(Stored data entries)
────────
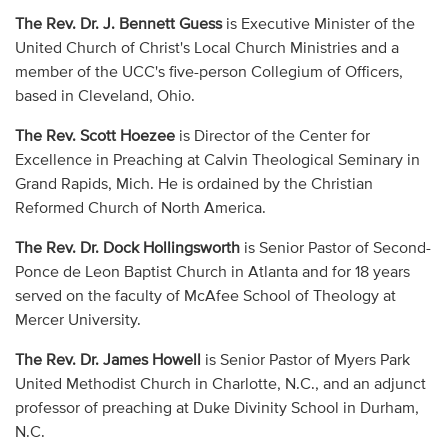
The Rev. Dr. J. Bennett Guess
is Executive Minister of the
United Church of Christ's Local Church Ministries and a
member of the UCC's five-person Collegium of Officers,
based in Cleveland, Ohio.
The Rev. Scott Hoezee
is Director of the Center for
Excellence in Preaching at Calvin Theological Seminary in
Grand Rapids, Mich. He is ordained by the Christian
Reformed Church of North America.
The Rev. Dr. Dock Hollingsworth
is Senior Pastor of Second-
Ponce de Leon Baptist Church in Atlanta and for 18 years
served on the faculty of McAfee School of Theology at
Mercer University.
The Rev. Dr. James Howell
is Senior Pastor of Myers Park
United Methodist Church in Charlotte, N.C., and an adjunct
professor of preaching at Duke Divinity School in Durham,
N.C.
────────
▶ Work request: What is needed is an exact printout of all the entries, without the pictures.

▶ Result below:
The Rev. Dr. J. Bennett Guess
is Executive Minister of the
United Church of Christ's Local Church Ministries and a
member of the UCC's five-person Collegium of Officers,
based in Cleveland, Ohio.
The Rev. Scott Hoezee
is Director of the Center for
Excellence in Preaching at Calvin Theological Seminary in
Grand Rapids, Mich. He is ordained by the Christian
Reformed Church of North America.
The Rev. Dr. Dock Hollingsworth
is Senior Pastor of Second-
Ponce de Leon Baptist Church in Atlanta and for 18 years
served on the faculty of McAfee School of Theology at
Mercer University.
The Rev. Dr. James Howell
is Senior Pastor of Myers Park
United Methodist Church in Charlotte, N.C., and an adjunct
professor of preaching at Duke Divinity School in Durham,
N.C.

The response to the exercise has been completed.